Tuesday, February 12, 2002
The New York Times has an article in today's paper on the challenges faced by Christians in Saudi Arabia.
The situation is particularly painful for American troops. They are offered a range of religious services, with the help of military chaplains.
But they must worship in private, even though many of them are protecting the kingdom from outside threats. And soldiers who wear a cross or a Star of David must keep the symbols hidden.
"We have all these fine young American men and women over here," one chaplain said. "They're great Americans. They're great soldiers. Yet they're expected to surrender their religious practices when they arrive."

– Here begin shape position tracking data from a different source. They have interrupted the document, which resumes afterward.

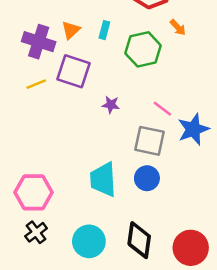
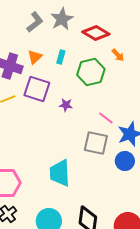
purple star: (111, 105) -> (66, 105), moved
blue circle: (147, 178) -> (125, 161), moved

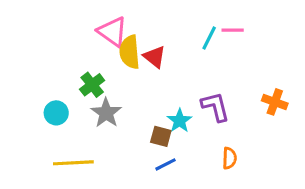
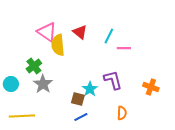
pink line: (233, 30) -> (124, 48), moved
red triangle: (155, 57) -> (80, 32), moved
orange cross: (275, 102) -> (151, 87), moved

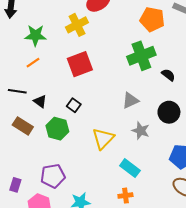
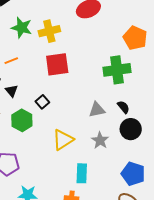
yellow cross: (77, 25) -> (49, 31), moved
orange line: (33, 63) -> (11, 61), moved
black semicircle: (168, 75) -> (123, 107), moved
cyan rectangle: (130, 168) -> (82, 173), turned 42

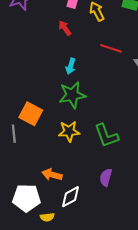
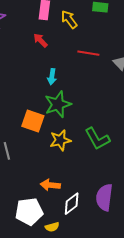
orange square: (31, 114) -> (33, 121), moved
purple semicircle: (106, 177) -> (104, 197), moved, size x1.5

President Bush has called Islam a great religion and described the American people as both religious and tolerant. When he addressed a joint session of Congress shortly after Sept. 11, he said that the "barbarians" who attacked the United States "hate our freedoms, our freedom of religion, our freedom of speech, our freedom to vote and assemble and disagree with each other."

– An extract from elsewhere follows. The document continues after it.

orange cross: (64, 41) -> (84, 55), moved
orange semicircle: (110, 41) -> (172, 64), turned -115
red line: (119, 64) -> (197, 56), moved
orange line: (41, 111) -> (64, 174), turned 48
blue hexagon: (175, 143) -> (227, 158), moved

But neither Mr. Bush nor any of his national security advisers have criticized the refusal of Saudi Arabia to allow Americans and other foreigners to worship freely. The United States, like other governments, has agreed to a compact dictated by the Saudis: if you have to practice your religion, do it in secret.
The United States' relative silence on this religious bigotry is unacceptable. Saudi rulers are safe and happy because the United States has assured them that Christians will sacrifice their lives for their country. The least the Saudis can do is allow U.S. soldiers to worship without restriction. They'd also do good to allow their own citizens the same freedom.